In his 2003 book The Innovator’s Solution, Clayton Christensen noted that when one stage of the value chain becomes commoditized, the ability to earn attractive profits from proprietary products emerges at an adjacent stage in the value chain. In that context, it can be observed that the biggest beneficiaries of the adoption of Linux were not the Linux distributors, but rather server vendors including IBM, Hewlett-Packard and Dell, which exploited interest in Linux and industry-standard server and processor architectures to rapidly displace Sun Microsystems’ more expensive Unix and Sparc machines.

Like many other application server vendors, IBM also enjoyed the benefits of widespread adoption of the Apache HTTP server, redistributing the software as part of its WebSphere Application Server, and enabling the company to build a revenue stream that was complementary to Apache HTTP. IBM repeated the trick in 2005 when it acquired Gluecode Software and adopted its distribution of Apache Geronimo as WebSphere Application Server Community Edition. While this approach of generating revenue from other products and services was common in the early stages of commercial open source… it has come to the fore in recent years as part of the multi-vendor open source approach…

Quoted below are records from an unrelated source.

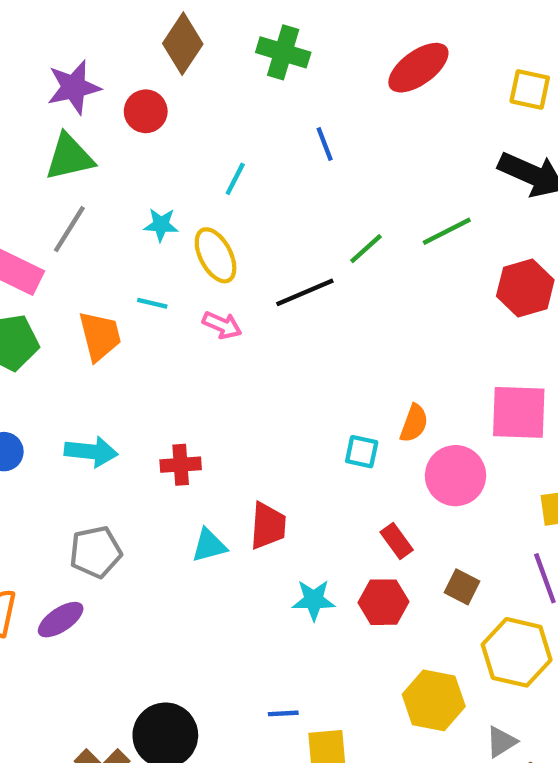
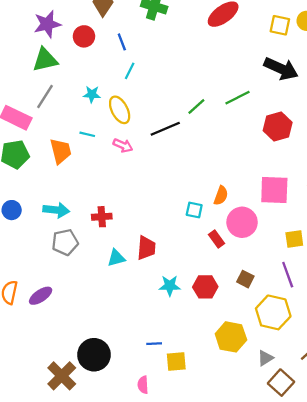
blue line: (325, 144) -> (122, 42), moved
red rectangle: (397, 541) -> (216, 239), moved
gray pentagon: (96, 552) -> (65, 242), moved

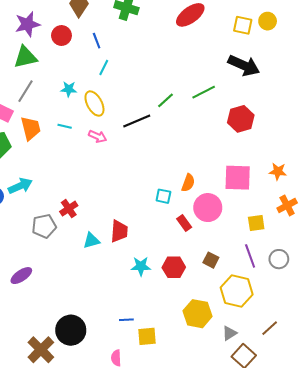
orange trapezoid: (61, 151) -> (31, 128), moved
cyan arrow: (56, 210) -> (20, 186), moved, turned -30
red cross: (102, 217) -> (69, 209), moved, turned -30

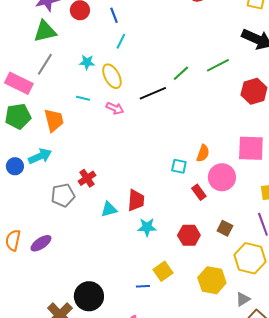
orange trapezoid: (31, 128) -> (54, 120), moved
cyan star: (141, 266) -> (147, 227), moved
yellow square: (147, 336) -> (163, 271), moved, turned -30

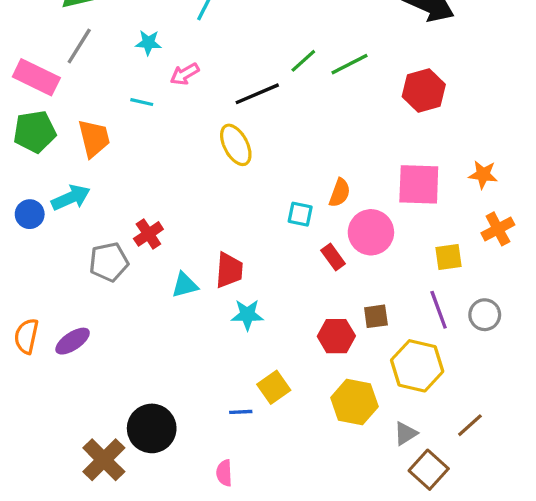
green line: (218, 65) -> (350, 64), moved
yellow ellipse: (112, 76) -> (236, 145), moved
pink arrow: (115, 108) -> (185, 74), moved, turned 126
brown square: (225, 228) -> (376, 316), turned -35
red hexagon: (189, 235) -> (336, 336), moved

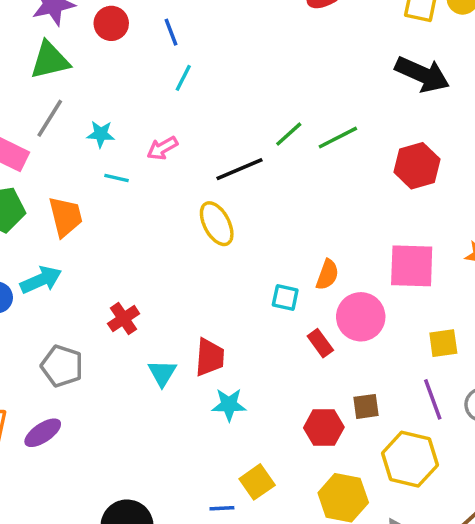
cyan star: (148, 43) -> (101, 134), moved
gray pentagon: (109, 262) -> (62, 366), moved, turned 30
cyan triangle: (185, 285) -> (162, 373), turned -44

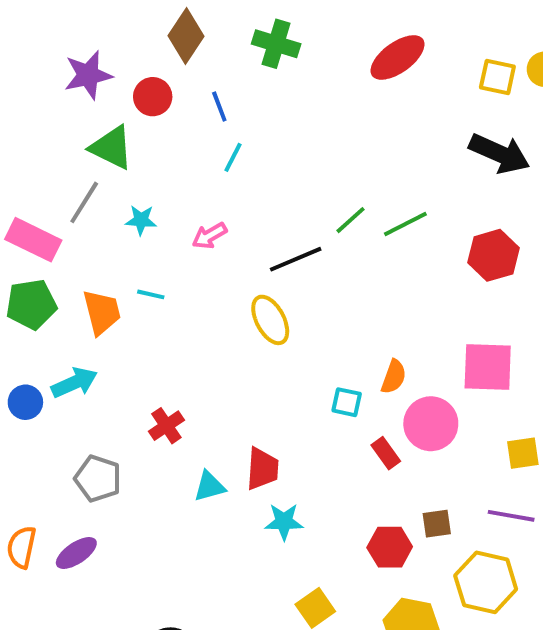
green triangle: (50, 60) -> (112, 148), moved, turned 39
cyan line: (117, 178) -> (151, 294), moved
cyan triangle: (162, 373) -> (210, 486), turned 44
purple line: (433, 399) -> (511, 516), turned -60

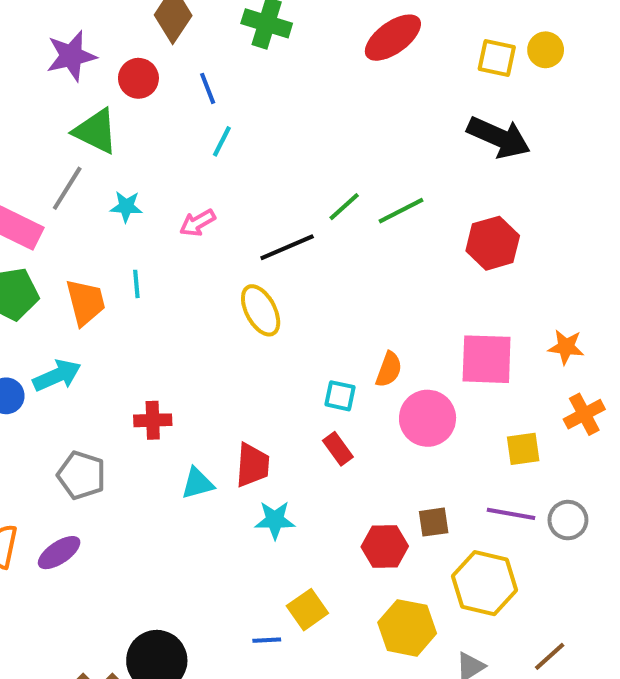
cyan line: (151, 294) -> (136, 284), turned 72
red cross: (166, 426) -> (153, 420), turned 32
red rectangle: (386, 453) -> (338, 449), moved

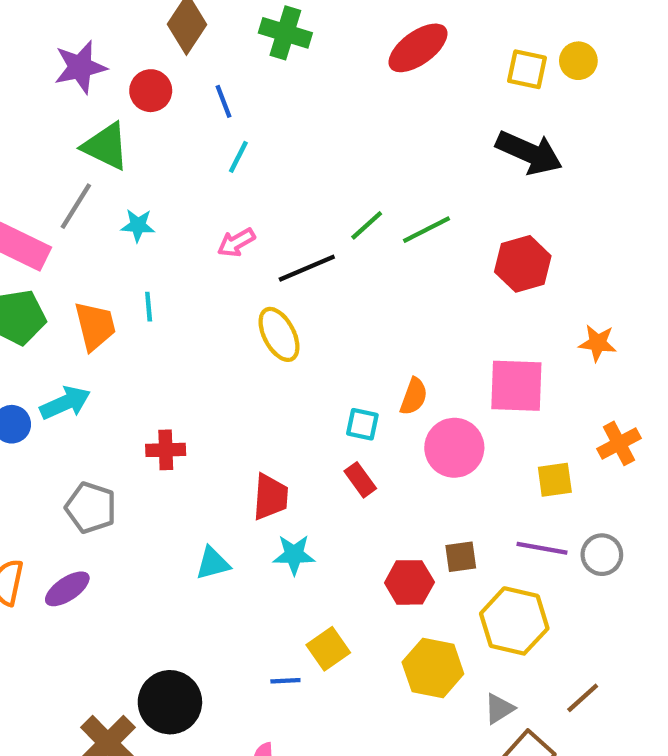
pink arrow: (197, 223) -> (236, 242), moved
orange star: (566, 347) -> (598, 343), moved
cyan triangle: (197, 483) -> (213, 563), moved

That the open source distributor approach will survive is not in dispute. We also do not doubt that Red Hat will be able to maintain its position as the leading open source distributor for as long as it remains independent. The question is whether any other vendors will achieve or better the scale achieved by Red Hat. As covered in our 2009 report, Open to Investment, there is a case to be made that a 100% open source software-licensing strategy is incompatible with the demands and requirements of private investors, and that the template for future open source distributors is not the venture-backed high growth and profile of Red Hat, but smaller, more modest open source support, service and consulting providers.”